Microsatellite alterations occur in many tumors, but their frequency and spectra are variable, with certain types of tumors harboring significantly elevated rates of mutation at these loci (Imai et al., 2008). The occurrence of microsatellite mutations at several loci in multiple different cancers is strong evidence that these microsatellite mutations are indeed important events in the progression of these cancers. Even stronger evidence lies in the observation that there is likely some selection for these specific mutations, because microsatellite mutations in other loci with similar repeat sequences are not observed in these tumors (Riccio et al., 1999). Alterations in repeat unit number in and around coding sequences can have important quantitative and qualitative effects on gene expression (Tassone et al., 2000, Bontekoe et al., 2001, Di Marco et al., 2001, Fondon et al., 2004) and thus could potentially contribute directly to cancer progression. Elucidation of the nature and cause of somatic microsatellite mutations in cancer and how they are distinct from those operating in the germline can provide critical insights into the molecular underpinnings of the oncogenetic process. Furthermore, an investigation of global microsatellite differences in various cancers might provide cancer-specific signatures, as well as help identify individual cancer biomarkers.

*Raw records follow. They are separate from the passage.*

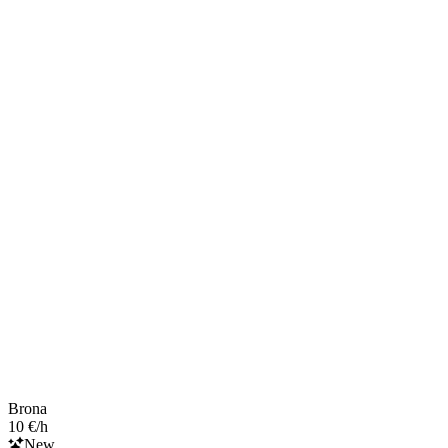
Brona
10 €/h
New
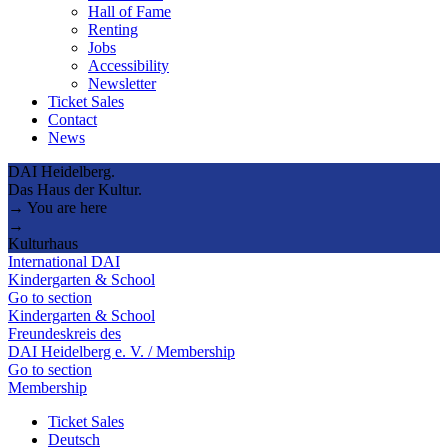
Hall of Fame
Renting
Jobs
Accessibility
Newsletter
Ticket Sales
Contact
News
DAI Heidelberg.
Das Haus der Kultur.
→ You are here
→
Kulturhaus
International DAI
Kindergarten & School
Go to section
Kindergarten & School
Freundeskreis des
DAI Heidelberg e. V. / Membership
Go to section
Membership
Ticket Sales
Deutsch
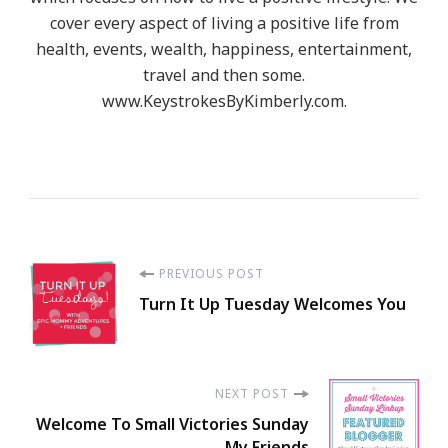
cover every aspect of living a positive life from
health, events, wealth, happiness, entertainment,
travel and then some.
www.KeystrokesByKimberly.com.
Post
PREVIOUS POST
Turn It Up Tuesday Welcomes You
Navigation
NEXT POST
Welcome To Small Victories Sunday
My Friends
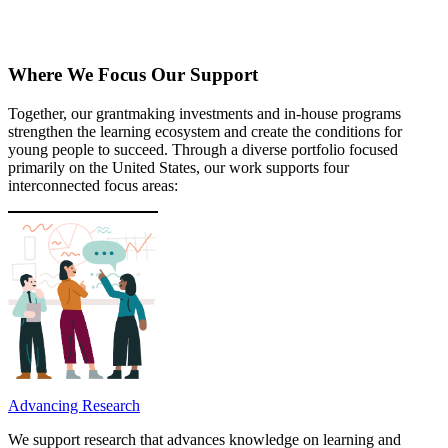
Where We Focus Our Support
Together, our grantmaking investments and in-house programs
strengthen the learning ecosystem and create the conditions for
young people to succeed. Through a diverse portfolio focused
primarily on the United States, our work supports four
interconnected focus areas:
Advancing Research
We support research that advances knowledge on learning and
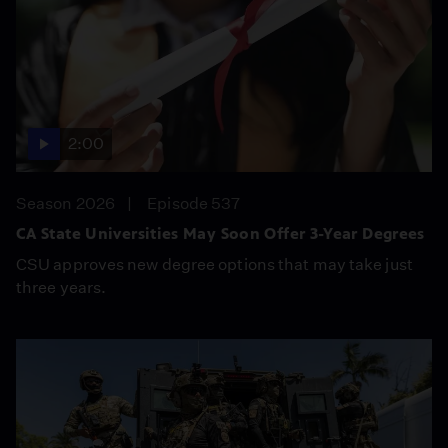
2:00
Season 2026
Episode 537
CA State Universities May Soon Offer 3-Year Degrees
CSU approves new degree options that may take just
three years.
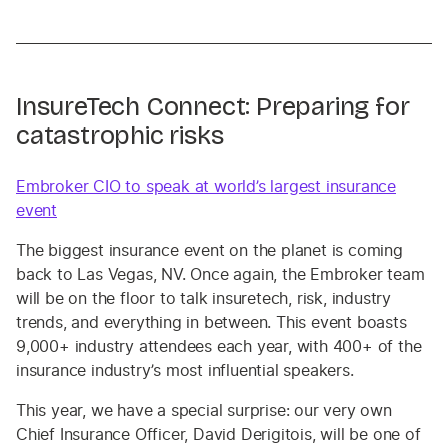
InsureTech Connect: Preparing for
catastrophic risks
Embroker CIO to speak at world’s largest insurance
event
The biggest insurance event on the planet is coming
back to Las Vegas, NV. Once again, the Embroker team
will be on the floor to talk insuretech, risk, industry
trends, and everything in between. This event boasts
9,000+ industry attendees each year, with 400+ of the
insurance industry’s most influential speakers.
This year, we have a special surprise: our very own
Chief Insurance Officer, David Derigitois, will be one of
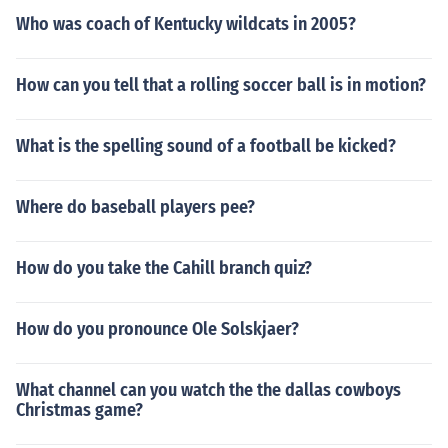
Who was coach of Kentucky wildcats in 2005?
How can you tell that a rolling soccer ball is in motion?
What is the spelling sound of a football be kicked?
Where do baseball players pee?
How do you take the Cahill branch quiz?
How do you pronounce Ole Solskjaer?
What channel can you watch the the dallas cowboys
Christmas game?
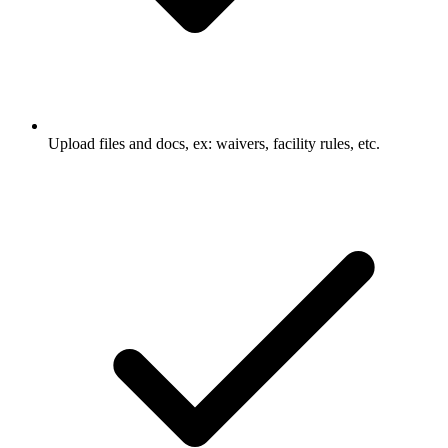
Upload files and docs, ex: waivers, facility rules, etc.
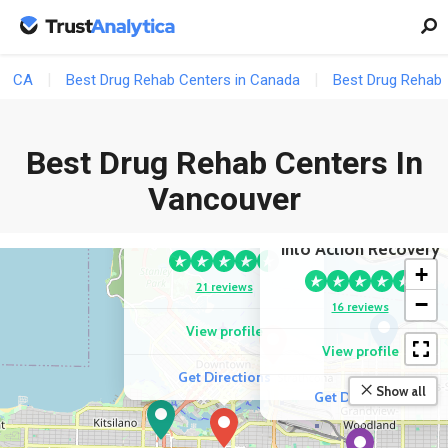
CA
Best Drug Rehab Centers in Canada
Best Drug Rehab 
Best Drug Rehab Centers In
COMPETITOR
Vancouver
Sunshine Coast Health
Centre
COMPETITOR
Into Action Recovery
+
21 reviews
−
16 reviews
View profile
View profile
Get Directions
Show all
Get Directions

To investigate microsatellites on a global scale, we designed a custom hybridization array to measure genomic microsatellite content, which we previously used to phylogenetically classify a large number of diverse and closely related species (Galindo et al., 2009). The probe sequences were computationally-derived simple repeat DNA sequences (i.e. all possible 1- to 6-mer microsatellite motif combinations, including every cyclic permutation and corresponding complement sequence). This global microsatellite array directly compares hybridization intensity values that represent the summation across all individual microsatellite motif-containing loci irrespective of their locations in the genome; this distinguishes the process from arrays used to estimate copy variations at specific positions within the genome. For example, the intensity recorded on the probe for the AATT motif (and probes for its cyclic permutations, ATTA, TAAT, and TTAA) measures the contributions from the 886 AATT motif specific microsatellite loci spread throughout the human genome, as computationally identified from the published reference genomic sequence. The global microsatellite array can therefore be used to specifically and accurately measure significant motif-specific variations (polymorphisms), whether they are in the germline or arise as somatic mutations, in any DNA sample(Galindo et al., 2009).
Materials and Methods
Sample acquisition and preparation
A total of 72 genomic DNA samples (Supplementary Table 1) were acquired from 12 cancer-free volunteers (DNA obtained from peripheral blood leukocytes, PBL), 10 patients with sporadic breast cancer (breast tumor and normal tissue-derived DNA), 6 breast cancer patients with BRCA1 or BRCA2 mutation (PBL), and DNA derived from colon cancer patients, cell lines, and individuals with ‘unknown’ cancer status obtained from Coriell Cell Repositories (Camden, New Jersey). Volunteer blood samples were collected by the McDermott Clinical Laboratory at the University of Texas Southwestern Medical Center (UTSW) in accordance with Institutional Review Board (UTSW IRB# 1287-355). Cell lines were provided by Drs. Girard, Minna, and Boothman and authenticated by fingerprinting through the McDermott Center Sequencing Core at UTSW. Patient samples were provided by Drs. Perou, Lewis, and the UTSW Tissue Repository, with each institution's review board approval. All other genomic DNA was purchased from Coriell Cell Repositories (Camden, New Jersey).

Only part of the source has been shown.